De Cristóbal López Romero, cardenal arzobispo salesiano de Rabat (Marruecos)
El hecho de que muchas personas dejen su lugar de nacimiento y de vida para instalarse en otro lugar es un fenómeno de siempre y de todas partes. No es nuevo. Yo mismo fui migrante a la tierna edad de nueve meses, en brazos de mi madre, desplazándonos desde Vélez-Rubio (Almería) hasta Badalona (Barcelona) -700 km- en el récord de más de 48 horas (un autocar y 4 trenes); corría el año 1953.
Las migraciones no son un problema, sino la consecuencia de problemas políticos, sociales, económicos y, a veces, hasta religiosos y culturales. “Si las riquezas no van a donde están los pobres, los pobres irán a donde están las riquezas”: evidente y lógico… e inevitable.
Ahora mucha gente se alarma porque cada año varias decenas de miles de migrantes, fundamentalmente provenientes de África, llegan a España de manera irregular. Nadie le hace ascos a los 50.000 italianos que se han instalado en Barcelona; a los rusos que llegaban con 500.000 euros para invertir no sólo se les abrían las puertas, sino que se les daba la nacionalidad. En mi pueblo natal y alrededores hay centenares de ingleses que se han instalado en los antiguos cortijos…; nadie les pone mala cara, porque traen libras esterlinas.

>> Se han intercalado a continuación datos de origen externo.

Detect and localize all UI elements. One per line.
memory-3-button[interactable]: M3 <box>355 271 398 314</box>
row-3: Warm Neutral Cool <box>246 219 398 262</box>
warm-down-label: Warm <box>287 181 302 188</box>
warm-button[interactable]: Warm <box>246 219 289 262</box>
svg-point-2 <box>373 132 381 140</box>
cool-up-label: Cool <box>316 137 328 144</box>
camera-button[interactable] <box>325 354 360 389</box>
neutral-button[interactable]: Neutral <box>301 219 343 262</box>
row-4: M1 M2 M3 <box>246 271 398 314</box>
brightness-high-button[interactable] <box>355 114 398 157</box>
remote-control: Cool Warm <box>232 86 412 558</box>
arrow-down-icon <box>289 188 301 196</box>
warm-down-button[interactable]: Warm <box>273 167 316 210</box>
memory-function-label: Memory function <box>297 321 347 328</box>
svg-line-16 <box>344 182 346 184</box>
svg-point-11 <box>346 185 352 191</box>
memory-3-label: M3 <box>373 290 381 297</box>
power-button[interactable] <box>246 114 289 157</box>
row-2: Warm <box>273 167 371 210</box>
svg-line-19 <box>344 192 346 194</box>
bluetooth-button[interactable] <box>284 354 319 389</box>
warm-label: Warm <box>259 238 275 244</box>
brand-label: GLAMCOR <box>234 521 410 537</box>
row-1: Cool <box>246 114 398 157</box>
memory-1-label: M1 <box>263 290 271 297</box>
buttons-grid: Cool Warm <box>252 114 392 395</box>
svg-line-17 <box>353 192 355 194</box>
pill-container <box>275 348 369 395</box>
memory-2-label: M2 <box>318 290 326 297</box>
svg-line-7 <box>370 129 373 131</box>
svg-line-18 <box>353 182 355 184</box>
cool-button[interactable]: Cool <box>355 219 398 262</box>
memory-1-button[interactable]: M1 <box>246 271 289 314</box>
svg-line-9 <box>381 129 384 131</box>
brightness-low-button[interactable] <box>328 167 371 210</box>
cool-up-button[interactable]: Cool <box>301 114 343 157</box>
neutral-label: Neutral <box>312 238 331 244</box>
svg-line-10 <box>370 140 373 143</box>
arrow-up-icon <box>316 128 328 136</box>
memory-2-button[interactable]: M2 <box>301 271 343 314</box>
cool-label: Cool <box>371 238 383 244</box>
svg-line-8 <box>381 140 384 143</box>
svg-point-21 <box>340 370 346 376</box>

Las personas migrantes no son un problema; el problema, en todo caso, es la pobreza de muchos de ellos. Migrar es un derecho humano reconocido universalmente; los españoles lo hemos ejercido durante décadas y nos ha ido bien; parecemos olvidarlo.
¿Por qué la gente deja su casa, su familia, su pueblo, su país? Por muchos motivos, pero sobre todo por razones económicas: para buscar un mejor vivir. Se huye, si se puede, de la pobreza y de la miseria. No faltan quienes lo hacen por razones políticas (guerras, persecuciones), por motivos de estudio y formación… y hay quien lo hace por gusto. Todos tienen derecho a hacerlo.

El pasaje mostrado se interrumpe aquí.